Sunday, May 8, 2011

New Ground

Growing up, we called a 'new ground' a swath of land that had just been cleared. There were certain crops that grew best in a new ground. My grandfather cleared a new ground down by a creek for his tomato, canteloupe, and melon fields. A new ground was rough and naked, the land pocked from tree root balls, and of course in Coosa County which had good soil but too many rocks, there would be years and years of plowing up rocks and removing them from the land before the new fields were tame. Clearing a new ground was hard work. The land looked like there had been a war between man and nature and man had not won but was claiming the victory anyway.

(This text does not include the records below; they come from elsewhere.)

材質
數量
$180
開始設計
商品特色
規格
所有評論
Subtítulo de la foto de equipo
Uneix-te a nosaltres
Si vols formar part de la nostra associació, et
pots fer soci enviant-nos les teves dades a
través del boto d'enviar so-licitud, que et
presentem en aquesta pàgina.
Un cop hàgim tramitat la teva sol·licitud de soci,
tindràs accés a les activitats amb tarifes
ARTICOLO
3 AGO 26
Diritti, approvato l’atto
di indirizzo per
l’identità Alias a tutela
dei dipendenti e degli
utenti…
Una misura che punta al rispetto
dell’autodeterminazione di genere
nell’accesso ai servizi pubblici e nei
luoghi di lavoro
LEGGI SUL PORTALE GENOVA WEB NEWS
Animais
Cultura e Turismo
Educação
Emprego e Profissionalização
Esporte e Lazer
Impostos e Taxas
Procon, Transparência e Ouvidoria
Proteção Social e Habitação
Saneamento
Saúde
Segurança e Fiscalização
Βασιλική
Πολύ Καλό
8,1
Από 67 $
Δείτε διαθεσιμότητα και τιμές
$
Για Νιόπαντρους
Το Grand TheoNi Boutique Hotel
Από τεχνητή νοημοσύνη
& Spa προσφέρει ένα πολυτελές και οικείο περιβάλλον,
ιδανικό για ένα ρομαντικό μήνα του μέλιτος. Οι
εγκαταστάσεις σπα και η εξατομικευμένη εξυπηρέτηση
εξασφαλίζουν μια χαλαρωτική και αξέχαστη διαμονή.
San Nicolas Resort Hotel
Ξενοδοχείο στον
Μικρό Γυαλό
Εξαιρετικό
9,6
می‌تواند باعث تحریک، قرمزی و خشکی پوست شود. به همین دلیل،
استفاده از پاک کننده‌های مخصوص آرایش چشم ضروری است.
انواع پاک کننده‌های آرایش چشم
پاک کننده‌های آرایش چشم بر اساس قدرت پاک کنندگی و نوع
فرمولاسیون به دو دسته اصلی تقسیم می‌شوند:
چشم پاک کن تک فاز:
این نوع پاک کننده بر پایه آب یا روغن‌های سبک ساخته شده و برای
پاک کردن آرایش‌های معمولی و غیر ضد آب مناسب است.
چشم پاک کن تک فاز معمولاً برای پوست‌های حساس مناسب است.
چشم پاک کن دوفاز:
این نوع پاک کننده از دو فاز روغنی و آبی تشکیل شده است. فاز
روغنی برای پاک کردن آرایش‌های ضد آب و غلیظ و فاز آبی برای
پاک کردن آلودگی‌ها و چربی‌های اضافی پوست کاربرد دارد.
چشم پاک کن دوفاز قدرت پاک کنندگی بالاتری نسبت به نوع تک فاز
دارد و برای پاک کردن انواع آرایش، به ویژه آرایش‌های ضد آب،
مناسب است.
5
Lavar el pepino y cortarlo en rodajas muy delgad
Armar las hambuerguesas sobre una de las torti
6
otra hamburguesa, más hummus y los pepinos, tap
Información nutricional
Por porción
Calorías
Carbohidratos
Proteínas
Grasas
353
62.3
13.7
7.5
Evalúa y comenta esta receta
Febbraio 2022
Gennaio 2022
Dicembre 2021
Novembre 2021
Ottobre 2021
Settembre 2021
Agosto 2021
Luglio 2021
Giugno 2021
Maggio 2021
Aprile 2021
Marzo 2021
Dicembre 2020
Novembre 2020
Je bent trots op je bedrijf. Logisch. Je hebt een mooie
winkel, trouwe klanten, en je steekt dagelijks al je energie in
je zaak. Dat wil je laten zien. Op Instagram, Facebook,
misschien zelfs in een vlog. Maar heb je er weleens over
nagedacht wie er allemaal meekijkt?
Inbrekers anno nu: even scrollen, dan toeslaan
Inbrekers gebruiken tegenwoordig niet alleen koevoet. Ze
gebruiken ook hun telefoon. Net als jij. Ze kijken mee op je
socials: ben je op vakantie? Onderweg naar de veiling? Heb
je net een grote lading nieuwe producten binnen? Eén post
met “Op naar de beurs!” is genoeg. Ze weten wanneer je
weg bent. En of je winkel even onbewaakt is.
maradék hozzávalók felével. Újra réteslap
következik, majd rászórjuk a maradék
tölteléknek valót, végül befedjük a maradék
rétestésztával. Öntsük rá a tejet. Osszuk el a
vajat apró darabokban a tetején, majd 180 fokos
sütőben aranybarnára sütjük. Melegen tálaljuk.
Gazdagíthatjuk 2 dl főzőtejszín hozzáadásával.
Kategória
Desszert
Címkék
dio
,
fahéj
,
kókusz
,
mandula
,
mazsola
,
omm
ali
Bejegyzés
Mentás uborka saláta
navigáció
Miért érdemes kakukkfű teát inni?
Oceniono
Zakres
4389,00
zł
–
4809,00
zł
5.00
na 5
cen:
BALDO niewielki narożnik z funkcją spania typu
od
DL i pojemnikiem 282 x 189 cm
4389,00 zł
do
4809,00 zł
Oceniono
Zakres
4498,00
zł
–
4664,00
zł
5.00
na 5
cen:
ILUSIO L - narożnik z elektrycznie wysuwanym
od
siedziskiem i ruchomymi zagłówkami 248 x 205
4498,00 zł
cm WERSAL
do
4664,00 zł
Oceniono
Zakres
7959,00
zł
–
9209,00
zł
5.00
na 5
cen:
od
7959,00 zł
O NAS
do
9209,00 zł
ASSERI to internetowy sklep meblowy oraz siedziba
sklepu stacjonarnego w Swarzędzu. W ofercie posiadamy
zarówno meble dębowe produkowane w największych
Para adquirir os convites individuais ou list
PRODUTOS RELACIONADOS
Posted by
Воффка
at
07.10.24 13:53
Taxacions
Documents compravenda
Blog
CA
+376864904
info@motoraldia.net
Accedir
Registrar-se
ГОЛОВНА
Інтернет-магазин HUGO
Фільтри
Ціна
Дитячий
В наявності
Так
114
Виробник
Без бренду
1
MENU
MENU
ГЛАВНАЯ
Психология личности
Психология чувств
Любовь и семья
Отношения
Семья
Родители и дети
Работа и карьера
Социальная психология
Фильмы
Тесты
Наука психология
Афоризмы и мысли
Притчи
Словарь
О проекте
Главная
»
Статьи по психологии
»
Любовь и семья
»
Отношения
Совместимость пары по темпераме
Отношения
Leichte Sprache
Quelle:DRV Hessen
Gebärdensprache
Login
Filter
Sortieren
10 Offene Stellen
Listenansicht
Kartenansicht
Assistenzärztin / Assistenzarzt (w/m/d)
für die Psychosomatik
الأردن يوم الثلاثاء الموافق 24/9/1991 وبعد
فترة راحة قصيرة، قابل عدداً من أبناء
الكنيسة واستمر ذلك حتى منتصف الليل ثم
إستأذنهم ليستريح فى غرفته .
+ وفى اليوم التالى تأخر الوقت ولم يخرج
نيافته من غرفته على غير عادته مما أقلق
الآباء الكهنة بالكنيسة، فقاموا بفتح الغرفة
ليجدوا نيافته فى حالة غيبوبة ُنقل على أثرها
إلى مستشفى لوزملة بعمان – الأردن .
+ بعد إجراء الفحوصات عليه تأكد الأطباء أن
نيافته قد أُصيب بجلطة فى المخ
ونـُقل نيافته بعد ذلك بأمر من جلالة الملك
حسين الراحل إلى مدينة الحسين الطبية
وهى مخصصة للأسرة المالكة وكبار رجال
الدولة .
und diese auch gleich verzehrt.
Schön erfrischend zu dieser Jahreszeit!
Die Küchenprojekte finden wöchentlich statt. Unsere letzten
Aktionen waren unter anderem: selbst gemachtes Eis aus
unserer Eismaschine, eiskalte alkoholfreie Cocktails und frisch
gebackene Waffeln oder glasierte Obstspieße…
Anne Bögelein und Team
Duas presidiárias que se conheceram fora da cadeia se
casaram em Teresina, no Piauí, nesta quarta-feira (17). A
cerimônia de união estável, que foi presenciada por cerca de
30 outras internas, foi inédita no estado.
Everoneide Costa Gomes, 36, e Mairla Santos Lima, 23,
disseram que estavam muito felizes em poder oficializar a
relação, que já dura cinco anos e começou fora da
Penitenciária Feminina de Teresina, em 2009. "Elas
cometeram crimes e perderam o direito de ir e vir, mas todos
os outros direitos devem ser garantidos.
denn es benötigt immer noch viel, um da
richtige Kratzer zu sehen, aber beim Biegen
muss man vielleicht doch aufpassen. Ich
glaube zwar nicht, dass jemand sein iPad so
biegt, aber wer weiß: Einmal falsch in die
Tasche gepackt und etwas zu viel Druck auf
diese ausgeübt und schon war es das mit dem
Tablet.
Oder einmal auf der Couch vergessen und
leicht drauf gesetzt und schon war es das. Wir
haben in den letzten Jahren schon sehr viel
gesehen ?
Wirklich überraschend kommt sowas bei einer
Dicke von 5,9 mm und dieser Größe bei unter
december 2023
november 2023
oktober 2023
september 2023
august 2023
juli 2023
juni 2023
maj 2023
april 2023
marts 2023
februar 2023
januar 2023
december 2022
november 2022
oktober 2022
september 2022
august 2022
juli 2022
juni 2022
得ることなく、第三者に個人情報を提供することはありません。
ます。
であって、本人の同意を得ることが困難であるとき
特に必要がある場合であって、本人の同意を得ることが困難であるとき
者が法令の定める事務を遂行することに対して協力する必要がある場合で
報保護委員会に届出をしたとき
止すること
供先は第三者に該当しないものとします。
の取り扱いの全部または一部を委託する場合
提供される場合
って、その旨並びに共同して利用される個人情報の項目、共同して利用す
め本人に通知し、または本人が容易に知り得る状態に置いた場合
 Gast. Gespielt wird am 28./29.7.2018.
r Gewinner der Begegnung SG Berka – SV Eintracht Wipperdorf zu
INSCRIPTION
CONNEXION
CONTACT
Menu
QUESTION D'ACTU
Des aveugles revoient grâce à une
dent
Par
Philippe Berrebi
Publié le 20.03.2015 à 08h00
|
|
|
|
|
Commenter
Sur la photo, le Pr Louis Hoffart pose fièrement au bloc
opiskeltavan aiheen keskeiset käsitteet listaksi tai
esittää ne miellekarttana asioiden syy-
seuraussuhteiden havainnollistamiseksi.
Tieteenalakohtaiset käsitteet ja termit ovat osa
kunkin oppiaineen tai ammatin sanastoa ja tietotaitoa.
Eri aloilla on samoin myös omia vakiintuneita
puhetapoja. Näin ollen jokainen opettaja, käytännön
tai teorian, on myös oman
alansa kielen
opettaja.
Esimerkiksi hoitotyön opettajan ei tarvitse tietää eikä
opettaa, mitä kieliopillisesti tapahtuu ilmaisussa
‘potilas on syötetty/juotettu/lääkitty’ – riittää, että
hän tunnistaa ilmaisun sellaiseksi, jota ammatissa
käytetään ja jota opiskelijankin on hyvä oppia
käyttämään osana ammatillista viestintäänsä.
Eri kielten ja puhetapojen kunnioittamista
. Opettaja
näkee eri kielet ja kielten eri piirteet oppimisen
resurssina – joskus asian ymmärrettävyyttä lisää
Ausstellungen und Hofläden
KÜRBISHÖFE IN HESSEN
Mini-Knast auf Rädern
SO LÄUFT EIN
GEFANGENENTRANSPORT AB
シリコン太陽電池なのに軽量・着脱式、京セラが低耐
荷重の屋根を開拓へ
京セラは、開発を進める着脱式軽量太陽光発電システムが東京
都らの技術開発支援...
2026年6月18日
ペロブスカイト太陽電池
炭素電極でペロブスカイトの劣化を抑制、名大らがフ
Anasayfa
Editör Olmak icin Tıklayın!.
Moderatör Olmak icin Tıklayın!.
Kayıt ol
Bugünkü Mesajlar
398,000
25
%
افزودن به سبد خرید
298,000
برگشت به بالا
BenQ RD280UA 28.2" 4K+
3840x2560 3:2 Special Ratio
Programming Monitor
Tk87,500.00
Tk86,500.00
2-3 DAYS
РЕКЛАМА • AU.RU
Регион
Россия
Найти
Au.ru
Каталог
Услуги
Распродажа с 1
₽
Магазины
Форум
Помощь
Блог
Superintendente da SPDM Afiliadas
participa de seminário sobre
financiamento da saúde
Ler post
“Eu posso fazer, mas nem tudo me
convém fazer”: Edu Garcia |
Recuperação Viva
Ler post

This past Thursday I drove down the west side of the state, on my way to a conference in South Alabama. I went via Tuscaloosa, where I needed to deliver some items to my son who lives there. I sent a text to my friend Philip Shirley. Philip and Virginia are transplanted Alabamians living in Missisippi. Philip sent my text message back with line breaks.

Tarp Cities

Driving South
through the cotton flats below Russellville where it rained tarpaper,
to the vanished town of Phil Campbell
where one man said "I saw it come out of the woods
about a hunderd foot away, black smoke like a tire fire,"
to a flattened stretch near Berry,
blown apart houses and contents,
to the part of Tuscaloosa sucked up
twisted and laid bare,
I saw church groups under tarp cities
cooking hamburgers
on grills for a week now,
the smell of raw snapped pines
still in the air. And I had to think:

Why are you here?
Why are any of you still here?
Take pictures and leave.
There is nothing left
except heartache and work for bulldozers.
Further south, near Skyland,
the old damage--three weeks gone--
now an old wound,
the leaves on the downed trees
brown as a scab.

After the conference, I drove up through the heart of Alabama from Greenville an hour and a half below Montgomery then north through Birmingham to Hanceville to Cullman where I headed northwest for the Mississippi/Tennessee line, passing through Moulton on my way to the Shoals, the fall-line of the Tennessee River.

I saw so many new grounds that I lost count. Land where the trees were ripped up and missing, the very grass sucked down to the bare dirt. Other strips where forests were pushed over in one direction, then a half mile up the road, the tiny corn seedlings unharmed and the homes with green lawns and flowers.